An epidemic of invitations

Once you have submitted you manuscript to a scientific journal, the editor has a (quick) look at it and sends it out for review.  As I remind students and colleagues in training sessions on academic writing and publishing, the editor and the peer reviewers are academics like me and my colleagues who do both the editing and the reviewing, for free and over and above the day job.  Being an editor and a reviewer are part of being any academic’s so-called scholarly activity.  We are expected to do this as part of the wider scientific community for the benefit of our academic discipline(s).

When an academic receives an invitation to peer review, the journal will send you a copy of the paper’s abstract.  On reading this abstract you then decide whether you wish to do the review.  If the paper sounds interesting and it is in your field and you have the time you may volunteer to conduct a review.  Once you have agreed you will get the full paper (or more likely you are send a link to the publisher’s website).  The requirements of the review report varies between disciplines and often between journals. Some follow an informal structure, but others have a more formal approach, sometimes with scoring systems for sections of the paper.

Unfortunately, academics across the globe are experiencing an ‘epidemic’ of invitations to review for scientific journals.  And I am not talking about so-called predatory publishers, i.e. journals and publishers that are only in it for the monetary gain, no I am talking about legitimate journals sending out invitations to review for them.   Especially scholars with a few decent publications receive several emails a week from often high quality scientific journals.  The photo of my email inbox shows three invitations in a row I received in the space of two hours last week (10th July), two are even from different Associate Editors for the same journal!

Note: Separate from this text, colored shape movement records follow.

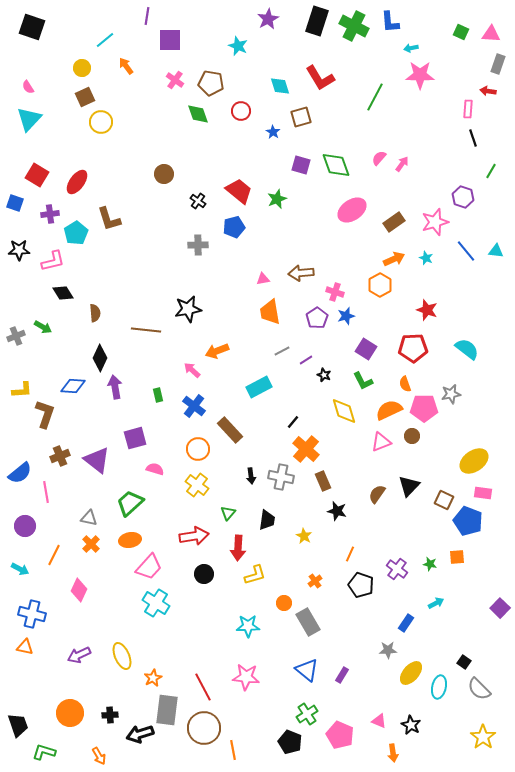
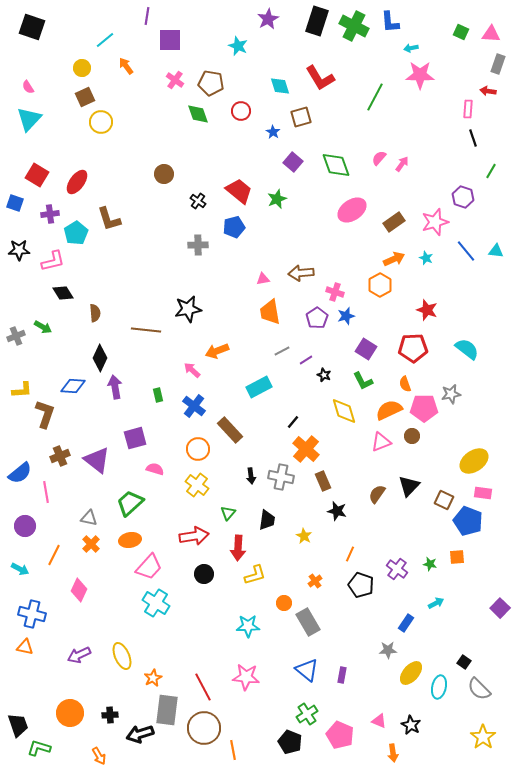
purple square at (301, 165): moved 8 px left, 3 px up; rotated 24 degrees clockwise
purple rectangle at (342, 675): rotated 21 degrees counterclockwise
green L-shape at (44, 752): moved 5 px left, 4 px up
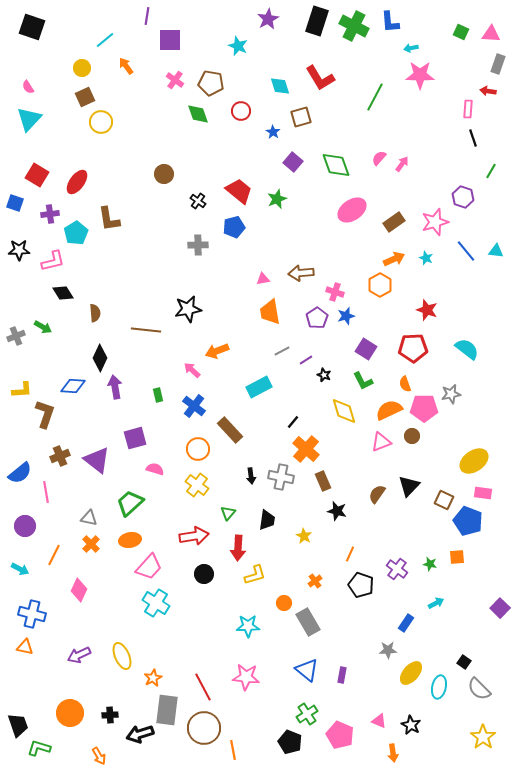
brown L-shape at (109, 219): rotated 8 degrees clockwise
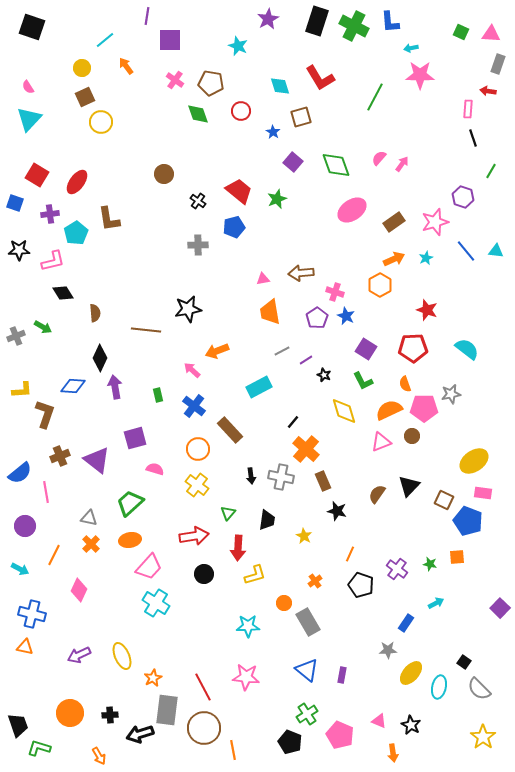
cyan star at (426, 258): rotated 24 degrees clockwise
blue star at (346, 316): rotated 30 degrees counterclockwise
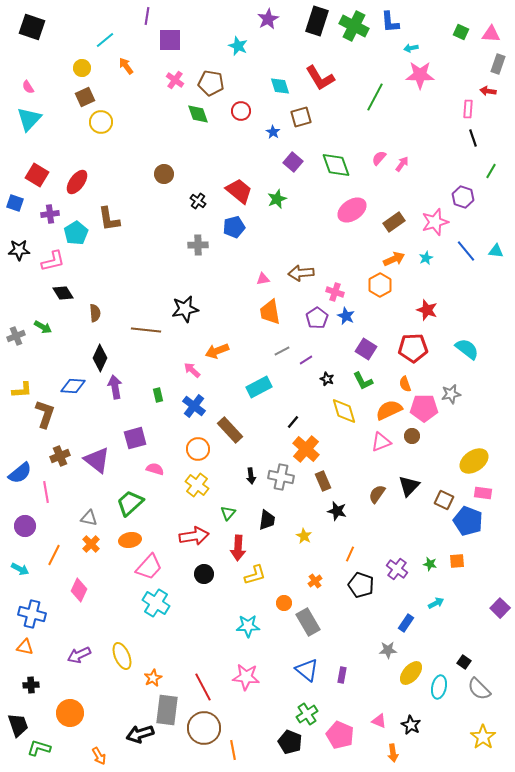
black star at (188, 309): moved 3 px left
black star at (324, 375): moved 3 px right, 4 px down
orange square at (457, 557): moved 4 px down
black cross at (110, 715): moved 79 px left, 30 px up
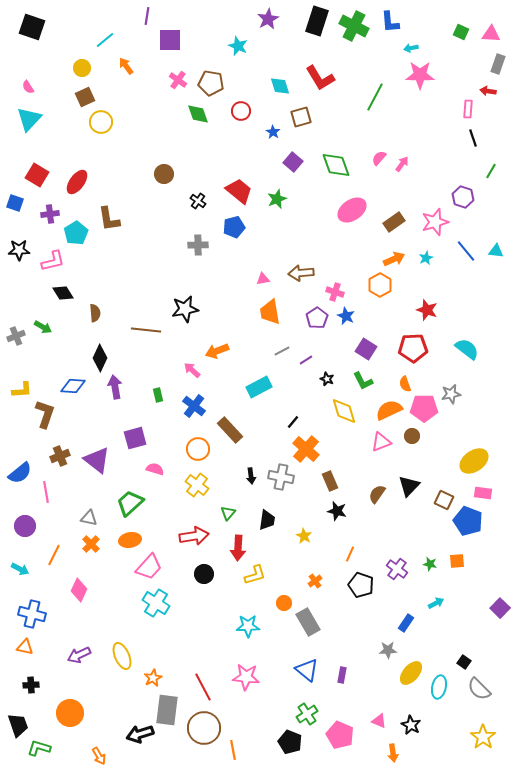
pink cross at (175, 80): moved 3 px right
brown rectangle at (323, 481): moved 7 px right
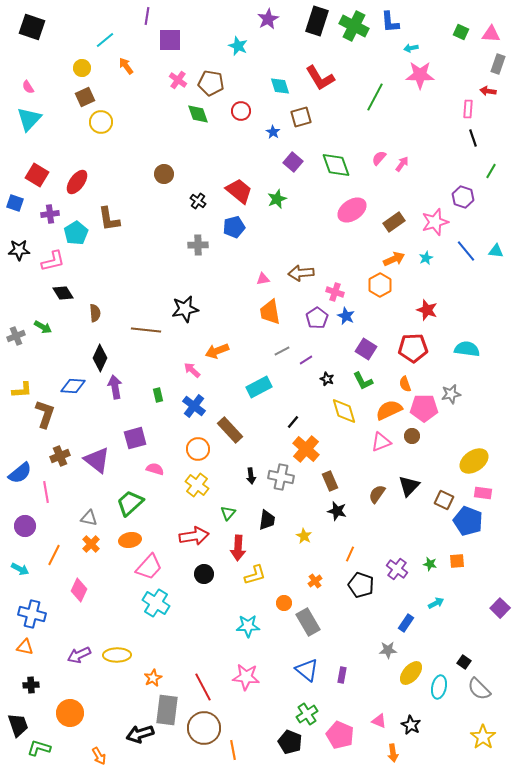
cyan semicircle at (467, 349): rotated 30 degrees counterclockwise
yellow ellipse at (122, 656): moved 5 px left, 1 px up; rotated 68 degrees counterclockwise
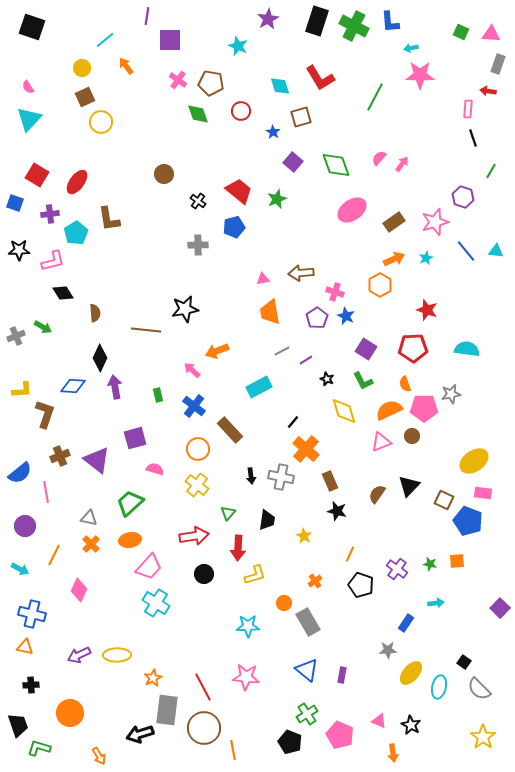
cyan arrow at (436, 603): rotated 21 degrees clockwise
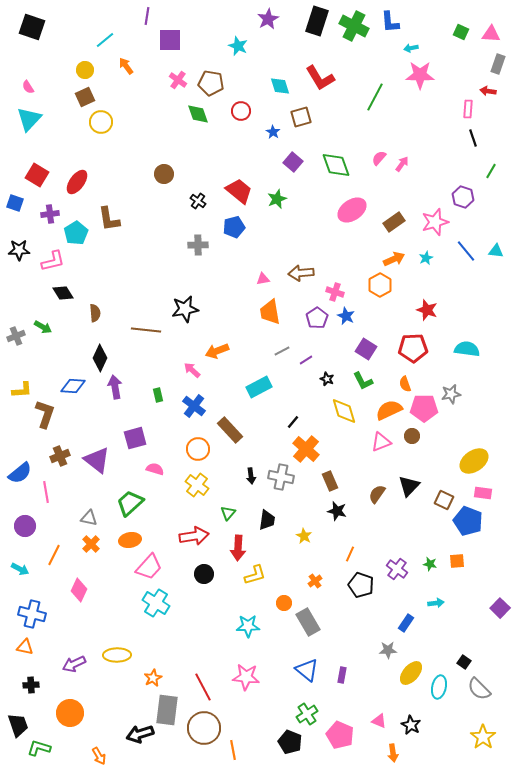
yellow circle at (82, 68): moved 3 px right, 2 px down
purple arrow at (79, 655): moved 5 px left, 9 px down
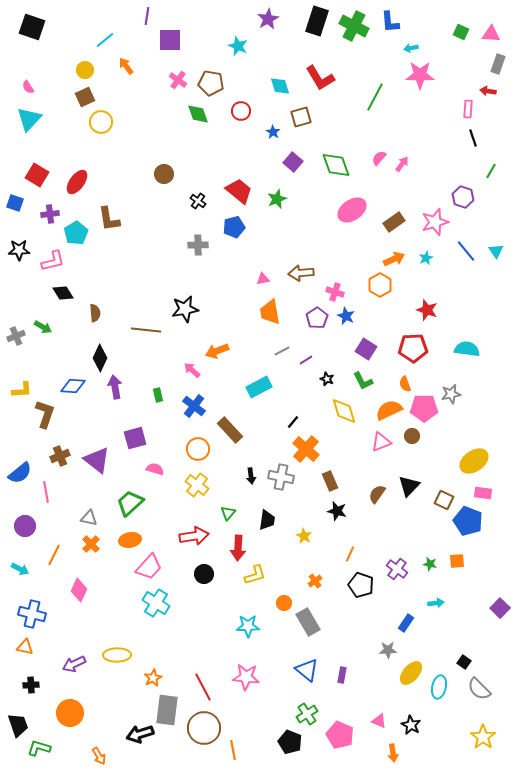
cyan triangle at (496, 251): rotated 49 degrees clockwise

I would like to stress that doing peer reviews is very important.  It is the backbone of academic publishing.  Reviewing is part of our overall scholarly responsibility so we all do it, although some more than others.  We all have are favourite journals to review for, perhaps because the journal is high quality, or we like to publish in it ourselves, because we know the editor, or our reviewing is recognised on websites like KUDOS.  I would like to urge colleagues who don’t manage to review at least once a month to step up and agree to review a wee bit more often.